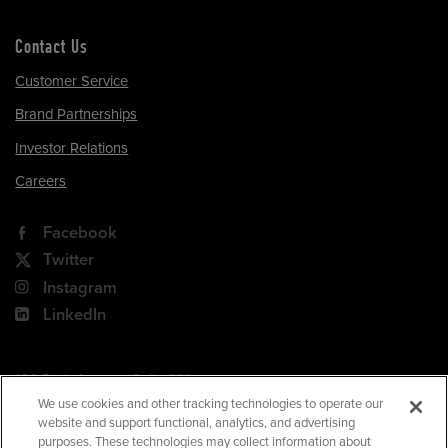
Contact Us
Customer Service
Brand Partnerships
Investor Relations
Careers
Facebook
Twitter
Instagram
LinkedIn
180 Park Avenue, Suite 301
Florham Park, NJ 07932
We use cookies and other tracking technologies to operate our
website and support functional, analytics, and advertising
Your Privacy Choices
purposes. These technologies may collect information about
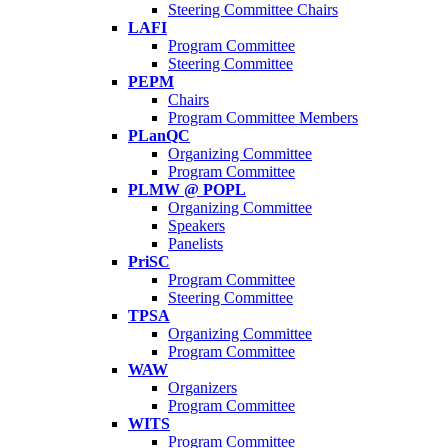
Steering Committee Chairs
LAFI
Program Committee
Steering Committee
PEPM
Chairs
Program Committee Members
PLanQC
Organizing Committee
Program Committee
PLMW @ POPL
Organizing Committee
Speakers
Panelists
PriSC
Program Committee
Steering Committee
TPSA
Organizing Committee
Program Committee
WAW
Organizers
Program Committee
WITS
Program Committee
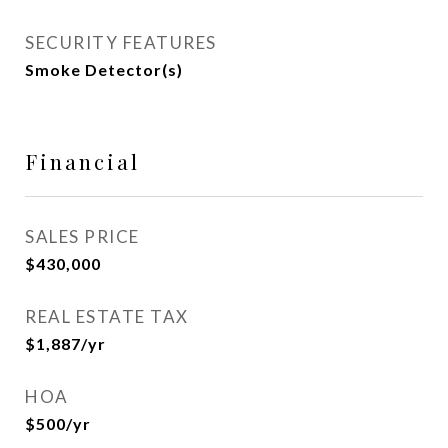
SECURITY FEATURES
Smoke Detector(s)
Financial
SALES PRICE
$430,000
REAL ESTATE TAX
$1,887/yr
HOA
$500/yr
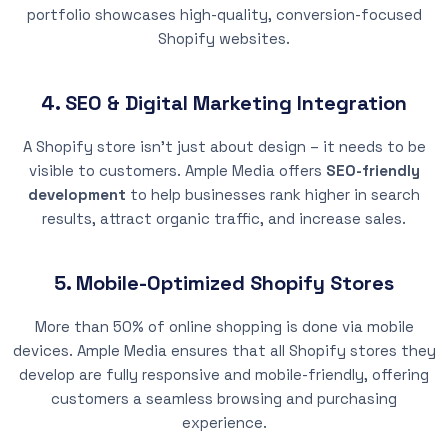
portfolio showcases high-quality, conversion-focused
Shopify websites.
4. SEO & Digital Marketing Integration
A Shopify store isn’t just about design – it needs to be
visible to customers. Ample Media offers
SEO-friendly
development
to help businesses rank higher in search
results, attract organic traffic, and increase sales.
5. Mobile-Optimized Shopify Stores
More than 50% of online shopping is done via mobile
devices. Ample Media ensures that all Shopify stores they
develop are fully responsive and mobile-friendly, offering
customers a seamless browsing and purchasing
experience.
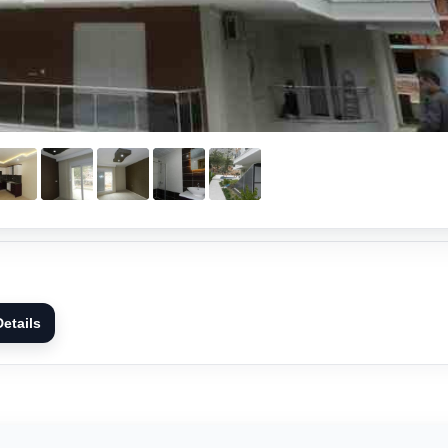
etails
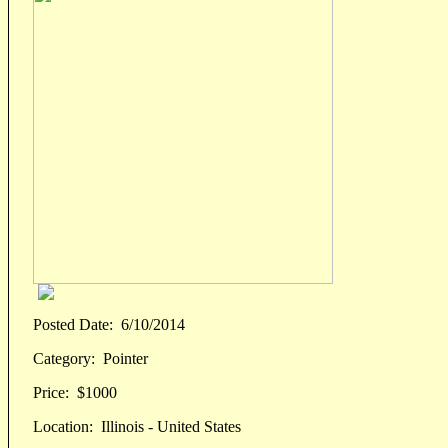
Posted Date:
6/10/2014
Category:
Pointer
Price:
$1000
Location:
Illinois - United States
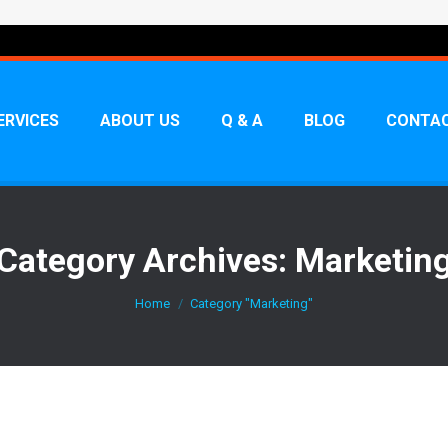
ERVICES
ABOUT US
Q & A
BLOG
CONTAC
Category Archives:
Marketin
You are here:
Home
Category "Marketing"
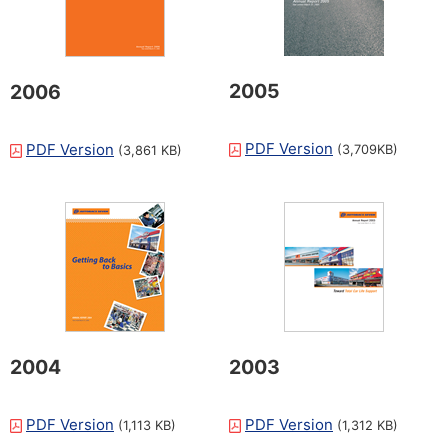
2005
2006
PDF Version
PDF Version
(3,709KB)
(3,861 KB)
2004
2003
PDF Version
PDF Version
(1,113 KB)
(1,312 KB)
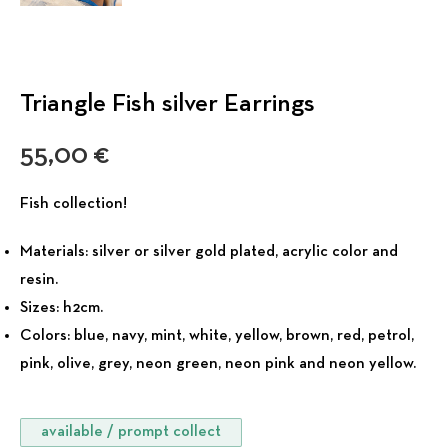
Triangle Fish silver Earrings
55,00
€
Fish collection!
Materials:
silver or silver gold plated, acrylic color and
resin.
Sizes:
h2cm.
Colors:
blue, navy, mint, white, yellow, brown, red, petrol,
pink, olive, grey, neon green, neon pink and neon yellow.
available / prompt collect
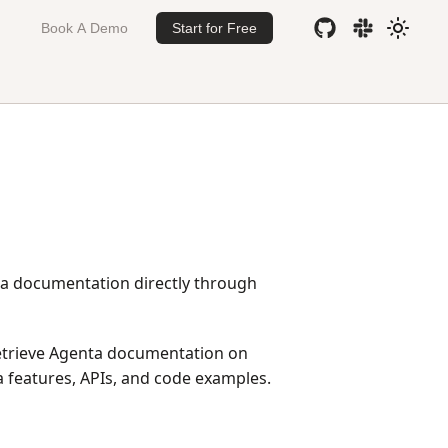
Book A Demo
Start for Free
ta documentation directly through
retrieve Agenta documentation on
 features, APIs, and code examples.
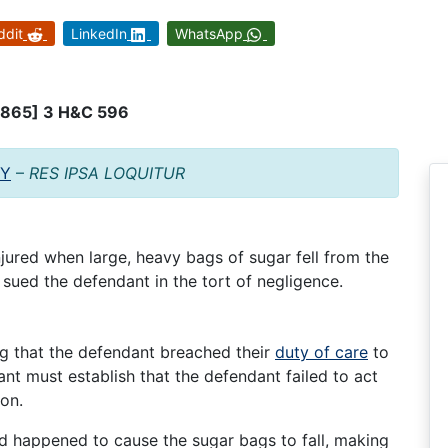
ddit
LinkedIn
WhatsApp
[1865] 3 H&C 596
TY
–
RES IPSA LOQUITUR
ured when large, heavy bags of sugar fell from the
 sued the defendant in the tort of negligence.
ng that the defendant breached their
duty of care
to
ant must establish that the defendant failed to act
ion.
d happened to cause the sugar bags to fall, making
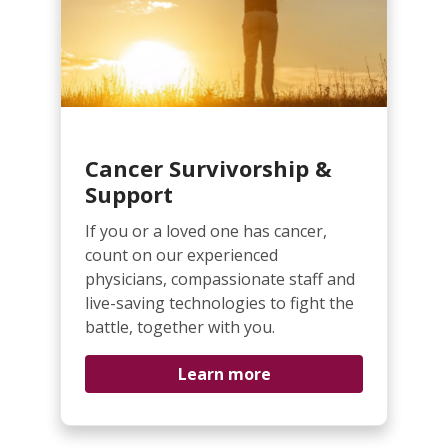
Cancer Survivorship &
Support
If you or a loved one has cancer,
count on our experienced
physicians, compassionate staff and
live-saving technologies to fight the
battle, together with you.
Learn more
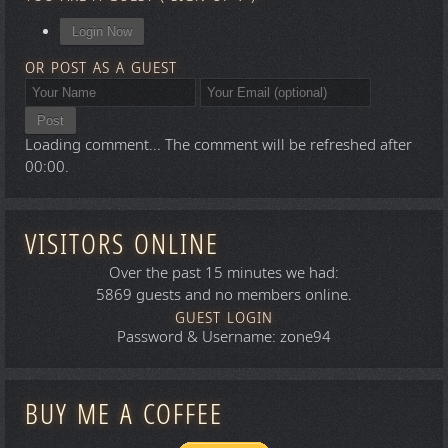
Login Now
OR POST AS A GUEST
Post
Loading comment...
The comment will be refreshed after
00:00
.
VISITORS ONLINE
Over the past 15 minutes we had:
5869 guests and no members online.
GUEST LOGIN
Password & Username: zone94
BUY ME A COFFEE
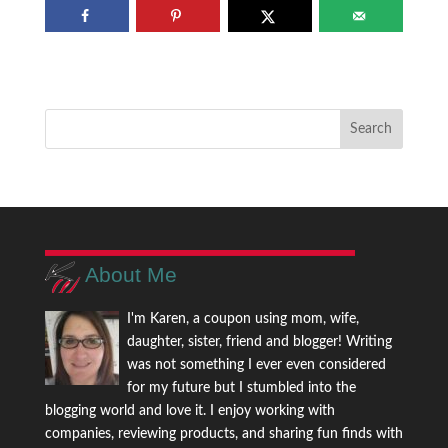
About Me
I'm Karen, a coupon using mom, wife,
daughter, sister, friend and blogger! Writing
was not something I ever even considered
for my future but I stumbled into the
blogging world and love it. I enjoy working with
companies, reviewing products, and sharing fun finds with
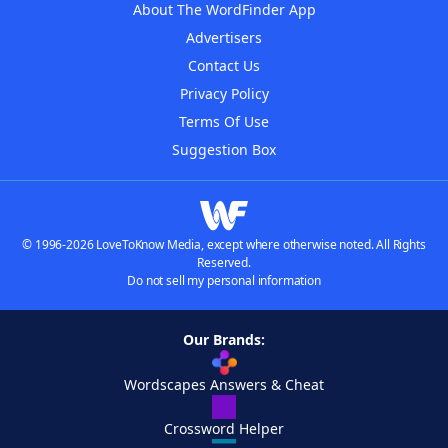
About The WordFinder App
Advertisers
Contact Us
Privacy Policy
Terms Of Use
Suggestion Box
© 1996-2026 LoveToKnow Media, except where otherwise noted. All Rights
Reserved.
Do not sell my personal information
Our Brands:
Wordscapes Answers & Cheat
Crossword Helper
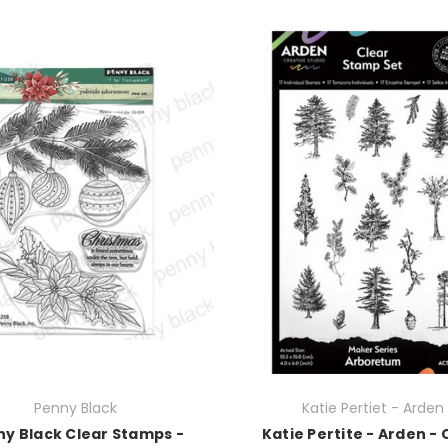
Penny Black
Katie Pertiet - Arden
y Black Clear Stamps -
Katie Pertite - Arden - 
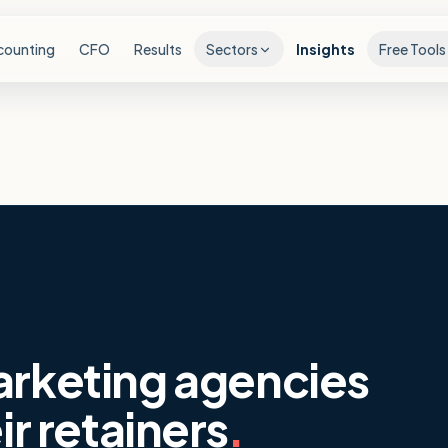
counting
CFO
Results
Sectors
Insights
Free Tools
arketing agencies
ir retainers
.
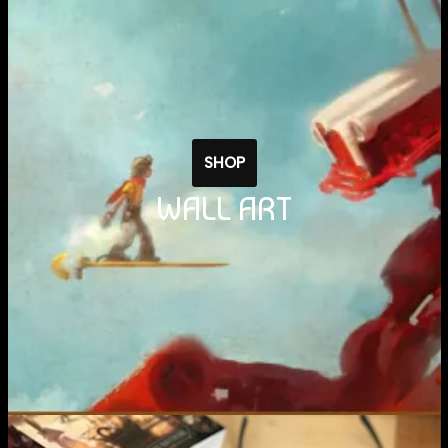
SHOP
WALL ART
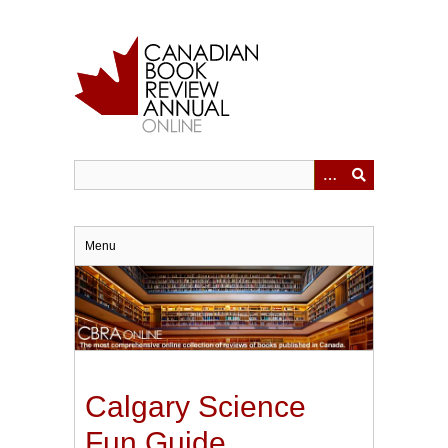
Skip
to
main
content
Menu
Calgary Science
Fun Guide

Action item: Please find the lines in the data that contain the word "Park" and copy them.

Result:
180 Park Avenue, Suite 301
Florham Park, NJ 07932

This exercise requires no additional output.